The expression of African-American faith is rich in culture and has deep, historical roots that touch nearly all branches of Christianity.
“The greatest value of community in black churches is so many of the black churches, especially those organized during the times of slavery, were opportunities for people to organize themselves, educate themselves, strengthen one another and plan for liberation without anybody else knowing it,” the Rev. Joseph Brown said. “Those churches are incredibly important to the history of black people in America.”
However, Catholicism—the third-largest denomination of black Christians in the U.S.—is often left out when many think of the African-American community.
“People don’t count black Catholics or even recognize they exist in the same way they recognize Methodist, Baptist or Presbyterian,” Brown said.
Brown, ordained as a Catholic priest in 1972, said much of Catholic theology is compatible with traditional west African theology.
Because of this, the ritualistic practices of the Catholic church that capture methods of African-American worship are culturally-based.
This includes the manner in which music, speech and dance are performed in services.
Cultural expression does not detract from Catholicism, or vice verse—Brown makes sure of that.
“I’m one of those people that helps to plan, organize and coordinate such experiences in the black Catholic church that are as authentically black as they are truly Catholic,” Brown said.
Though the cultural basis is the same, what differentiates black Catholic churches from most Protestant denominations is the highly organized set of rituals.
“We have a blessing for everything, we have a prayer for everything,” Brown said.
This does not always correlate with the way most Protestant churches conduct worship.
Chris Swims, pastor of Hopewell Missionary Baptist Church in Carbondale, said his church puts an emphasis on preaching and singing, with a choir of roughly 20 people.
Regardless of the method, Swims said the goal is the sense in community members share.
“We have a great big melting pot,” he said. “We strive to reach people in whatever we’re doing.”
Churches are far more diverse now than they were historically, said the Rev. Bob Flannery, a Catholic priest at the Church of St. Francis Xavier.
“Unfortunately part of it was segregation,” he said. “[Black people] were not permitted to worship with the white churches.”
The formation of black churches also has ties to the fight against slavery.
Brown said some early African Methodist Episcopal churches played a crucial part in the Underground Railroad.

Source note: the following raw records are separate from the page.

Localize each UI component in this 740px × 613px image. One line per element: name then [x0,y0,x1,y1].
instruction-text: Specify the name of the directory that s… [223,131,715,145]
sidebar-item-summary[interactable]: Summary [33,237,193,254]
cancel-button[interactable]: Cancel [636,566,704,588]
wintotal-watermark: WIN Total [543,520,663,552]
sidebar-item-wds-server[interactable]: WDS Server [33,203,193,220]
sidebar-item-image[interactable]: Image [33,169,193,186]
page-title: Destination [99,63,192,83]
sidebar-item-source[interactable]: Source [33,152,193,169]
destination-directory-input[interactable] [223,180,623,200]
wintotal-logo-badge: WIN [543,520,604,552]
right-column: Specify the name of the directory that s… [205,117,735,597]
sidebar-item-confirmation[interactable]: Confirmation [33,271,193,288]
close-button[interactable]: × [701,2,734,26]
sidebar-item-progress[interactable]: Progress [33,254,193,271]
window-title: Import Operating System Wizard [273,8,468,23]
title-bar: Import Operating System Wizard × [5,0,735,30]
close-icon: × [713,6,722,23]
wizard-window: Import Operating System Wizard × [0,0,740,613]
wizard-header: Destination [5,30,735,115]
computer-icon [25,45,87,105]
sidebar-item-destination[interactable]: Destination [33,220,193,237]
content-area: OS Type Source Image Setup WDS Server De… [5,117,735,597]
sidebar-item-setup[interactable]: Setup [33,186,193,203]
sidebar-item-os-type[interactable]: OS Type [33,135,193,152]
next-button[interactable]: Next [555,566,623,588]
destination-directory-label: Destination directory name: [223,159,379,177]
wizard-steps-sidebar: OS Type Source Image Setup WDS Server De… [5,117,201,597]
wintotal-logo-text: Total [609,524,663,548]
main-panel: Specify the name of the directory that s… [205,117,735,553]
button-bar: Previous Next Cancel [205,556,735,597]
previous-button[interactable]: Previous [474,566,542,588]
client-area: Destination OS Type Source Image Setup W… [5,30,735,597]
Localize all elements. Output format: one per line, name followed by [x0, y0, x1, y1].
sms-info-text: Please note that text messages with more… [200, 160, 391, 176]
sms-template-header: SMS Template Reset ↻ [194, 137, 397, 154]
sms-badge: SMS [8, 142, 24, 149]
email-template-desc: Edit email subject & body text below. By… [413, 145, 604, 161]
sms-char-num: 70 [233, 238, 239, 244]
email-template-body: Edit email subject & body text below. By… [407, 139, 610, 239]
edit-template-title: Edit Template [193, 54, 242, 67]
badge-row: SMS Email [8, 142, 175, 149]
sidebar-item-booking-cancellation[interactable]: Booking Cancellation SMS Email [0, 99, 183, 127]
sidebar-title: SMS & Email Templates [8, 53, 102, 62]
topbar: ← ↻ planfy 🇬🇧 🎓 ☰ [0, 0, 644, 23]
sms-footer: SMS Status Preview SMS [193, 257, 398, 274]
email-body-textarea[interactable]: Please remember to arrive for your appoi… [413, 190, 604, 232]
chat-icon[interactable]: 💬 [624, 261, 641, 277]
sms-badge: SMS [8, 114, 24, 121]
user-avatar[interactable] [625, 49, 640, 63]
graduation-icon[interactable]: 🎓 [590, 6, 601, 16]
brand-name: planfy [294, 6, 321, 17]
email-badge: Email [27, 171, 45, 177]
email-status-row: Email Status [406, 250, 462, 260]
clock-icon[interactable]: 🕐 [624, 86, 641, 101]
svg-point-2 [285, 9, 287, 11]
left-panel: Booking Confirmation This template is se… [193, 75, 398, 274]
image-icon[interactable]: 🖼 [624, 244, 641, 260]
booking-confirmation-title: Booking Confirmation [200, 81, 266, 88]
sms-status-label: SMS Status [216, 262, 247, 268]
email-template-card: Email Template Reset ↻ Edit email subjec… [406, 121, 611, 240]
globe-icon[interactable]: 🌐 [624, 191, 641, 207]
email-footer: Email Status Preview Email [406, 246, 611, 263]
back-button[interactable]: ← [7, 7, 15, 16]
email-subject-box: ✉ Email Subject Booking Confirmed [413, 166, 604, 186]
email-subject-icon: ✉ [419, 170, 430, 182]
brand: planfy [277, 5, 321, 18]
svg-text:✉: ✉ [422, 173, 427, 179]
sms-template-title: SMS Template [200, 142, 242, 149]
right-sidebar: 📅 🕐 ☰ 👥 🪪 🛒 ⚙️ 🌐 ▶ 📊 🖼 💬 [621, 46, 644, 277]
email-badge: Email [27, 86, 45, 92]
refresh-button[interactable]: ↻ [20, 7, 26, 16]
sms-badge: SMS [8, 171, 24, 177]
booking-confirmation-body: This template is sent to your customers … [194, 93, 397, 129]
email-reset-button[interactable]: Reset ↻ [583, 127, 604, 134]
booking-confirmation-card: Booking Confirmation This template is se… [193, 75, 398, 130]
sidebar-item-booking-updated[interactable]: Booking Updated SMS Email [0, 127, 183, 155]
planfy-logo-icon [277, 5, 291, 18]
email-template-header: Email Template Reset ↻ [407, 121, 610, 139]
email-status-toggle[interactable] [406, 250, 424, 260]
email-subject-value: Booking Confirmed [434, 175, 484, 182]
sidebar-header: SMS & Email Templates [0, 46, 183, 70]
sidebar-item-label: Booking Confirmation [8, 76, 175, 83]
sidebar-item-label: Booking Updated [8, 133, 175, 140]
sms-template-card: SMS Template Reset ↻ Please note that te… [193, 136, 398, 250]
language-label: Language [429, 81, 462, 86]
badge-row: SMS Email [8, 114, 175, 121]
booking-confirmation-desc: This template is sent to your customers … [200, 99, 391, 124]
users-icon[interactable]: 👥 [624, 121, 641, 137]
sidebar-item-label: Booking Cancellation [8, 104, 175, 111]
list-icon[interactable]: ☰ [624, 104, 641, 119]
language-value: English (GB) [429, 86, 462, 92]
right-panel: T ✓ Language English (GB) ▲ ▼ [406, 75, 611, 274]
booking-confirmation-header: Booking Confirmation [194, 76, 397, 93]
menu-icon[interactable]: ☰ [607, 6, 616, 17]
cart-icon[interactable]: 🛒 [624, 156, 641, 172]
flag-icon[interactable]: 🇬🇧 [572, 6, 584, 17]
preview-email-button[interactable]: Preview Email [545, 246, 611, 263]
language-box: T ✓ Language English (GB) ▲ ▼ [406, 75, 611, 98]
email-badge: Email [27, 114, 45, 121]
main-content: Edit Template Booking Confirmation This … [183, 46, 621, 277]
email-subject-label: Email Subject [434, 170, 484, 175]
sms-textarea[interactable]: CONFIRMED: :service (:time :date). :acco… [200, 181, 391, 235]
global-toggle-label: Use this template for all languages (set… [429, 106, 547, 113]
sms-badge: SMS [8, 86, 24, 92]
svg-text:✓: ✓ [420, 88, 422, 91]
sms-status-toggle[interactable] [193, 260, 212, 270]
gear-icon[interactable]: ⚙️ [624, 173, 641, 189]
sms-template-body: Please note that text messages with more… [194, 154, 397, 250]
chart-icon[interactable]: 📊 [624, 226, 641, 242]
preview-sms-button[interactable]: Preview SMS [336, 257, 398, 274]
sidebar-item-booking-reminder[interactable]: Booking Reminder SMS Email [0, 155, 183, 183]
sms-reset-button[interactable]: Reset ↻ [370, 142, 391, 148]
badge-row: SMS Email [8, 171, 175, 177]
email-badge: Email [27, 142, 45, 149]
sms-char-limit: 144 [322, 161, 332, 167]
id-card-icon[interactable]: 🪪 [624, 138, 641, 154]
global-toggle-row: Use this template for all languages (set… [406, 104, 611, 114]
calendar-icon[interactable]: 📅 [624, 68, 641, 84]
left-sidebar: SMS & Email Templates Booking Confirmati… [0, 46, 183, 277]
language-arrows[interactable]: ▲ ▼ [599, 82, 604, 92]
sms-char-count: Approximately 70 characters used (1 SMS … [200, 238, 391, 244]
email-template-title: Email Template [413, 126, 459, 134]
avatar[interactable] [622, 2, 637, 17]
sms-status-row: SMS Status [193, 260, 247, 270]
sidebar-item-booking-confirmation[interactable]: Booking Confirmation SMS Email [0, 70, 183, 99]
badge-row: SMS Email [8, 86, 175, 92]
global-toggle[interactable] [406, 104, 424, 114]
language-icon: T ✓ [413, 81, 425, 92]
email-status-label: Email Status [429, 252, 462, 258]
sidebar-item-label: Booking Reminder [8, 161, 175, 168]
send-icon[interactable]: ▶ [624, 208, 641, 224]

“They were organized around helping their brothers and sisters be free,” he said.
The churches would appear to be solely for worship, but had fake walls with runaway slaves behind them. The people would hide in the walls until they were able to make their escape out of town.
Brown said this is one of the many glories in black history. It was a contributing factor to establishing feelings of solidarity between patrons of churches today.